The central bank governor, John Mangudya, said the cash, known as bond notes, will be backed by $200 million support from the Africa Export-Import Bank.
The specially-designed two, five 10 and 20 dollar notes will have the same values as their US dollars equivalents. Bank customers are not always able to withdraw the amount of US dollars they would like on account of a shortage of dollar notes.
The country already has “bond” coins that represent US dollar values.
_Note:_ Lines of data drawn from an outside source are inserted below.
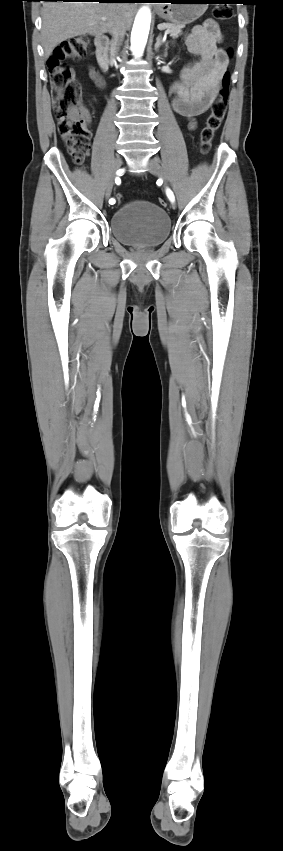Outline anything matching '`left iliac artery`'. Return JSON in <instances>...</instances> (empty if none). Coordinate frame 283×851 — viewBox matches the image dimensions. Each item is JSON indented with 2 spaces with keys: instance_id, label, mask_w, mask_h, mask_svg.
<instances>
[{
  "instance_id": "1",
  "label": "left iliac artery",
  "mask_w": 283,
  "mask_h": 851,
  "mask_svg": "<svg viewBox=\"0 0 283 851\" xmlns=\"http://www.w3.org/2000/svg\"><path fill=\"white\" fill-rule=\"evenodd\" d=\"M167 196L171 201H174V195L170 189L167 190Z\"/></svg>"
}]
</instances>
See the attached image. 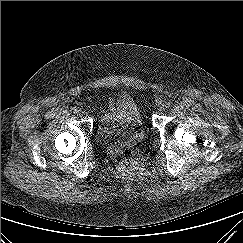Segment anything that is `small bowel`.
<instances>
[{"label":"small bowel","mask_w":243,"mask_h":243,"mask_svg":"<svg viewBox=\"0 0 243 243\" xmlns=\"http://www.w3.org/2000/svg\"><path fill=\"white\" fill-rule=\"evenodd\" d=\"M110 109L112 110V106L110 105Z\"/></svg>","instance_id":"obj_1"}]
</instances>
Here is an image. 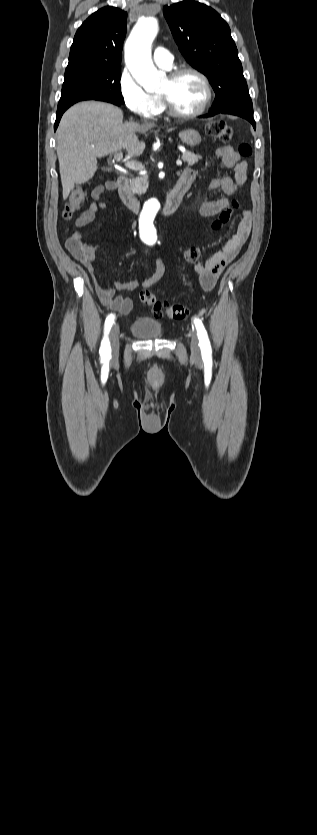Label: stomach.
<instances>
[{"instance_id":"1","label":"stomach","mask_w":317,"mask_h":835,"mask_svg":"<svg viewBox=\"0 0 317 835\" xmlns=\"http://www.w3.org/2000/svg\"><path fill=\"white\" fill-rule=\"evenodd\" d=\"M179 137L185 144L195 147L201 143L199 132L194 129H185L179 132Z\"/></svg>"}]
</instances>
For each coin in circulation there is an equivalent US dollar held in the country’s reserves.
"The bond notes will be at par with the US dollar and will be used and treated in the same manner as bond coins," John Mangudya, the governor of the Reserve Bank of Zimbabwe told CNN money.
The token currency has stoked fears for many residents that the move marks a return to a much-loathed local currency by stealth, and prompted protests.
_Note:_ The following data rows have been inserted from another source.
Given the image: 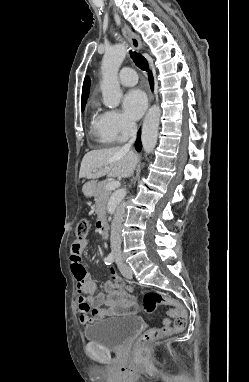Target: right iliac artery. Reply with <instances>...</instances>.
Instances as JSON below:
<instances>
[{"instance_id": "82829eb1", "label": "right iliac artery", "mask_w": 249, "mask_h": 382, "mask_svg": "<svg viewBox=\"0 0 249 382\" xmlns=\"http://www.w3.org/2000/svg\"><path fill=\"white\" fill-rule=\"evenodd\" d=\"M105 264L110 265L114 261L113 253H110L105 259Z\"/></svg>"}]
</instances>
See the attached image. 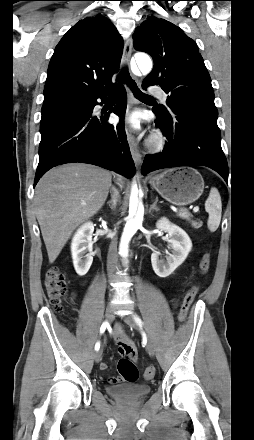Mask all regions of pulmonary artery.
I'll return each instance as SVG.
<instances>
[{
	"label": "pulmonary artery",
	"mask_w": 254,
	"mask_h": 440,
	"mask_svg": "<svg viewBox=\"0 0 254 440\" xmlns=\"http://www.w3.org/2000/svg\"><path fill=\"white\" fill-rule=\"evenodd\" d=\"M149 92L151 94H154L156 96H158L163 102H166L167 100V95L165 94V92L160 88V87H151L149 89Z\"/></svg>",
	"instance_id": "obj_1"
}]
</instances>
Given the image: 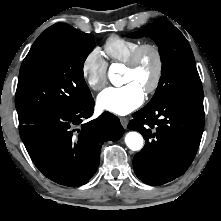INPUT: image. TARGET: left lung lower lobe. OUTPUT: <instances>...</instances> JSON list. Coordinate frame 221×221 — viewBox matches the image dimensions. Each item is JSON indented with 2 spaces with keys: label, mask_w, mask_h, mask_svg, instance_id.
<instances>
[{
  "label": "left lung lower lobe",
  "mask_w": 221,
  "mask_h": 221,
  "mask_svg": "<svg viewBox=\"0 0 221 221\" xmlns=\"http://www.w3.org/2000/svg\"><path fill=\"white\" fill-rule=\"evenodd\" d=\"M129 129L145 138L133 158L136 176L148 185H162L191 165L204 129L203 102L161 97L133 114Z\"/></svg>",
  "instance_id": "obj_1"
}]
</instances>
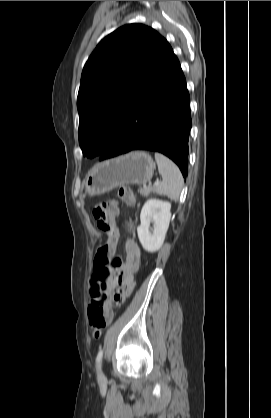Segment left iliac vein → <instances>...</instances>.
Listing matches in <instances>:
<instances>
[{"instance_id": "4c4485c4", "label": "left iliac vein", "mask_w": 271, "mask_h": 418, "mask_svg": "<svg viewBox=\"0 0 271 418\" xmlns=\"http://www.w3.org/2000/svg\"><path fill=\"white\" fill-rule=\"evenodd\" d=\"M98 377H99L100 380L104 379V374L102 372V363L101 362H99V364H98Z\"/></svg>"}]
</instances>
Residents have nightmarish memories of the last time the country had its own currency.
“[The] biggest denomination was a $100 trillion note that was not enough to buy a loaf of bread as hyperinflation reached 500 billion percent in December 2008,” according to Spotlight Zimbabwe.
The country has run a trade deficit for several years, importing more than it exports, and left the country literally running out of paper money.
“It’s an indication of the lack of confidence in the Zimbabwean Central Bank,” Russell Green, an international economics fellow at Rice University’s Baker Institution told The Atlantic in May when the proposition to print money was first floated. “They want to print their own money, but they know that they’ve gotten into trouble in the past printing their own money.”
The announcement comes after Zimbabwe said earlier this month that it plans to cut 25,000 government jobs. The country has been struggling to pay its workers as the country’s economy plummets. The government has not paid salaries on time for nearly 300,000 workers since June, according to Associated Press.
Finance Minister Patrick Chinamasa told parliament that the country also plans to get rid of annual bonuses to save money. Chinamasa said salaries alone eat up 96 percent of the government's dwindling revenues.